# Problem
Output all of the records again, exactly as written.

Start of Information shown

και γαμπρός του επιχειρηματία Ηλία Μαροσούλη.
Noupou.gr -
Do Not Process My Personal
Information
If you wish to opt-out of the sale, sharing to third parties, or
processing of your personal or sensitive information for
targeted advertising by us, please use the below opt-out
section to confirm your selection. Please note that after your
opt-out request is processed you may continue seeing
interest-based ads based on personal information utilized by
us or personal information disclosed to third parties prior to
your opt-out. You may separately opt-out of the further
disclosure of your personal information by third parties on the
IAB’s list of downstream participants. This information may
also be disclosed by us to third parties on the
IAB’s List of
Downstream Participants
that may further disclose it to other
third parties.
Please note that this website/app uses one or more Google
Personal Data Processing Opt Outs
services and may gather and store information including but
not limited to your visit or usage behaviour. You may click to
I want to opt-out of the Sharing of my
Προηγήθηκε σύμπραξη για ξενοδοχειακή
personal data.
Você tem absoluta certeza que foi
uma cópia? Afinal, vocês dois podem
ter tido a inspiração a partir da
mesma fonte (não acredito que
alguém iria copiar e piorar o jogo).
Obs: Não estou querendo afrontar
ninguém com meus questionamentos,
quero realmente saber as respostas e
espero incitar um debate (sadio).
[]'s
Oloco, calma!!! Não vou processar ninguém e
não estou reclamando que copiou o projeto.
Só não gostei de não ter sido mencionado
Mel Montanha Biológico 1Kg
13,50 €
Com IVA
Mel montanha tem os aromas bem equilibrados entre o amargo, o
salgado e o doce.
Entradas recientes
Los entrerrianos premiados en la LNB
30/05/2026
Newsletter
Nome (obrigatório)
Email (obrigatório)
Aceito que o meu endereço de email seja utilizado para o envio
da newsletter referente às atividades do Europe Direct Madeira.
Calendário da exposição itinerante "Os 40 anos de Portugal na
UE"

End of Information shown

# Result
και γαμπρός του επιχειρηματία Ηλία Μαροσούλη.
Noupou.gr -
Do Not Process My Personal
Information
If you wish to opt-out of the sale, sharing to third parties, or
processing of your personal or sensitive information for
targeted advertising by us, please use the below opt-out
section to confirm your selection. Please note that after your
opt-out request is processed you may continue seeing
interest-based ads based on personal information utilized by
us or personal information disclosed to third parties prior to
your opt-out. You may separately opt-out of the further
disclosure of your personal information by third parties on the
IAB’s list of downstream participants. This information may
also be disclosed by us to third parties on the
IAB’s List of
Downstream Participants
that may further disclose it to other
third parties.
Please note that this website/app uses one or more Google
Personal Data Processing Opt Outs
services and may gather and store information including but
not limited to your visit or usage behaviour. You may click to
I want to opt-out of the Sharing of my
Προηγήθηκε σύμπραξη για ξενοδοχειακή
personal data.
Você tem absoluta certeza que foi
uma cópia? Afinal, vocês dois podem
ter tido a inspiração a partir da
mesma fonte (não acredito que
alguém iria copiar e piorar o jogo).
Obs: Não estou querendo afrontar
ninguém com meus questionamentos,
quero realmente saber as respostas e
espero incitar um debate (sadio).
[]'s
Oloco, calma!!! Não vou processar ninguém e
não estou reclamando que copiou o projeto.
Só não gostei de não ter sido mencionado
Mel Montanha Biológico 1Kg
13,50 €
Com IVA
Mel montanha tem os aromas bem equilibrados entre o amargo, o
salgado e o doce.
Entradas recientes
Los entrerrianos premiados en la LNB
30/05/2026
Newsletter
Nome (obrigatório)
Email (obrigatório)
Aceito que o meu endereço de email seja utilizado para o envio
da newsletter referente às atividades do Europe Direct Madeira.
Calendário da exposição itinerante "Os 40 anos de Portugal na
UE"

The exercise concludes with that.